Stone didn’t win the contest since the national fan vote, which carries the most weight, catapulted AleXa of Oklahoma to first place overall during the initial run of the reality-TV music contest.

“The voting system was explained to me several times, but I never understood what the producers meant,” Stone said.

It doesn’t matter since Stone made a huge impact winning the industry vote. Stone, who will perform Friday through Sunday at the Stone Family Field Trip at Zephyr Lodge in Liberty Lake, has moved on.

“I had no choice but to take the next step,” Stone said. “I’m looking forward to our event. A lot of people are coming out. It’s going to be intimate. It’s capped at 600 people a day. That’s going to be fun and I’m working on a new album. It’s getting interesting.”

But Stone can’t help but look back at his mother and his experience on the contest.

“It was incredible,” Stone said. “Michael Bolton was there and he competed. That was sick! All of the contestants stayed at the same hotel, and we became friends.

“When I look back at it, in life you have the chance to go through doors and it’s up to you to walk through them.

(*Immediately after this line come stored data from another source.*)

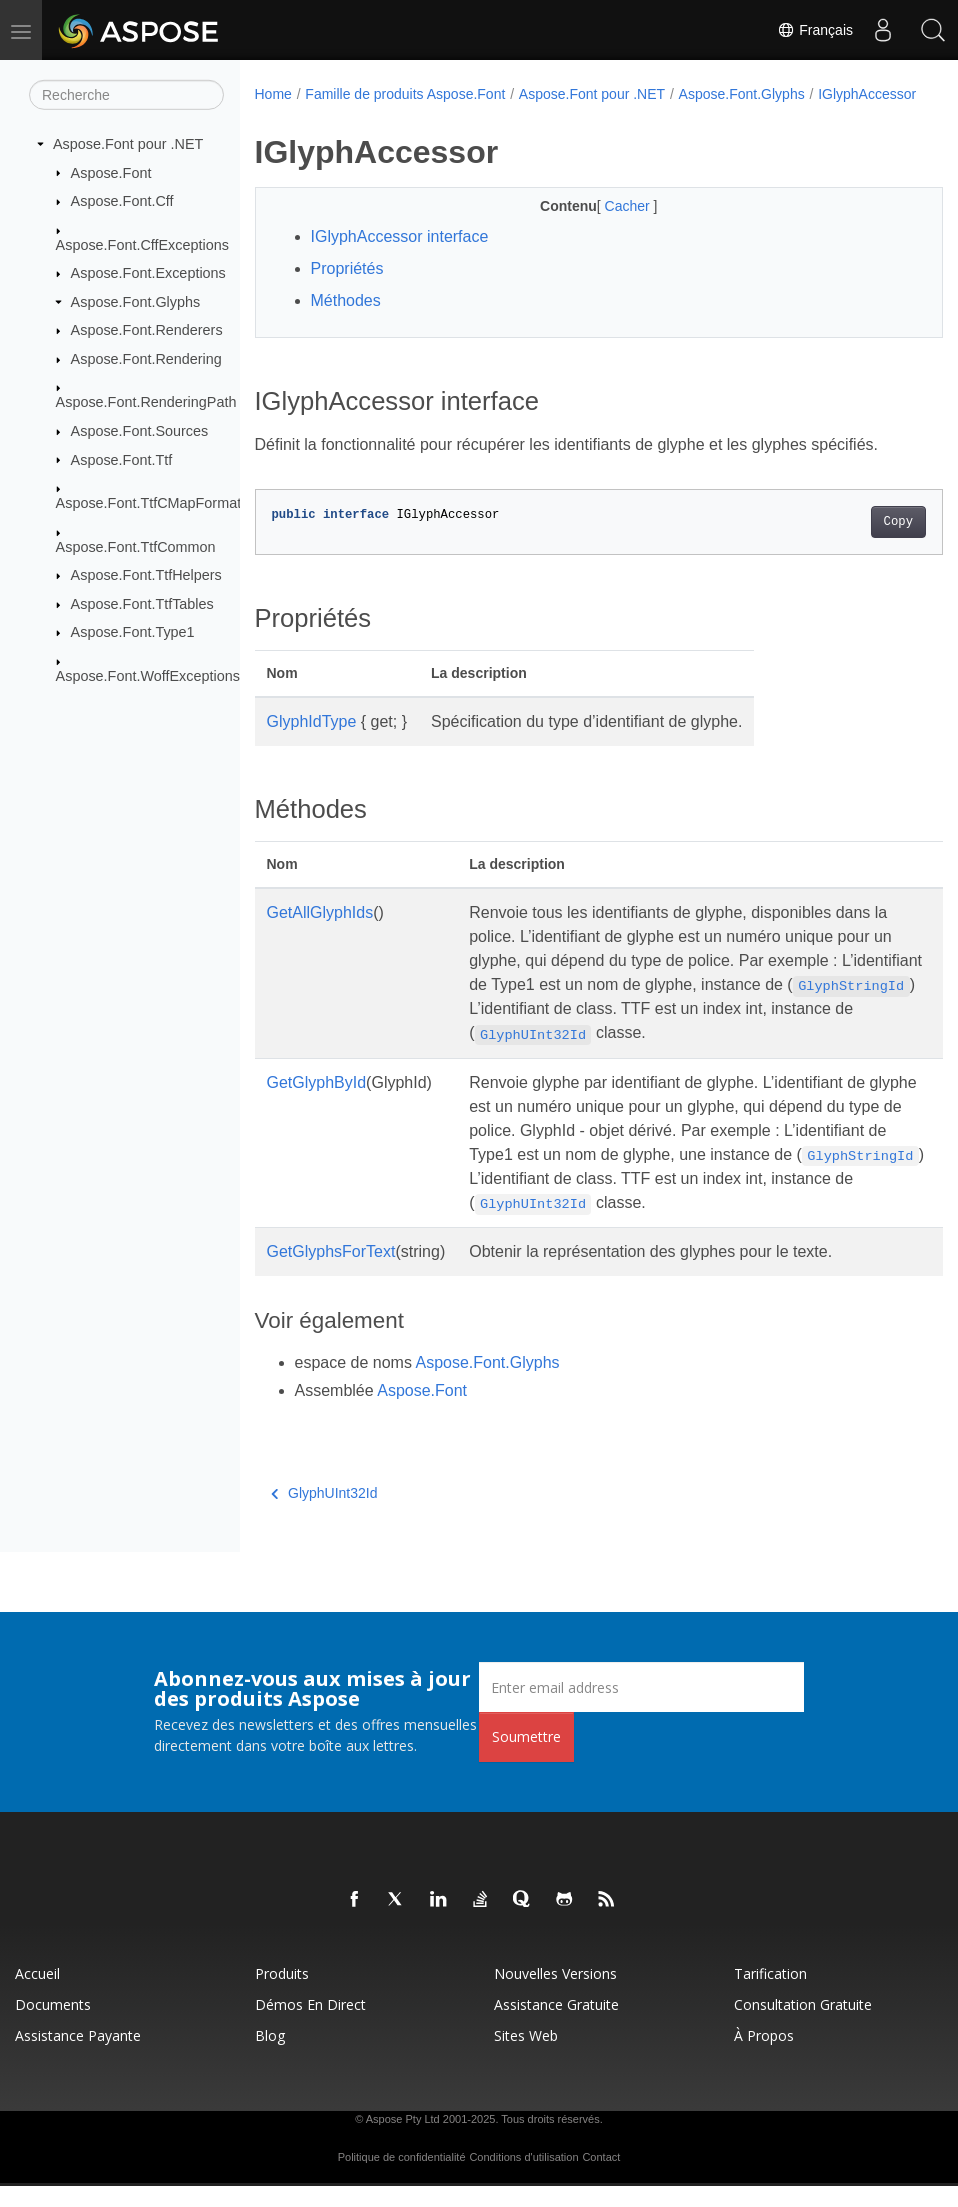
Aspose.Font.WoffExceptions (148, 676)
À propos (764, 2056)
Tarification (770, 1994)
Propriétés (347, 289)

Since I said yes, I got to meet Kelly (Clarkson) and Snoop (Dogg).

“Meeting Snoop was incredible. I asked him about his career. I asked if it was all perfectly coordinated or random chaos. This is a guy that has said ‘yes’ throughout his career. He was on Death Row Records and up for a capital murder charge and where is he now but on a cooking show with Martha Stewart … Snoop has his footprint on every American pop culture moment.”

Allen said he learned a lot from Snoop and the show.

“My mom had the chance to see it,” Allen said. “I think about her all the time. I can only move forward for her, myself and my family.”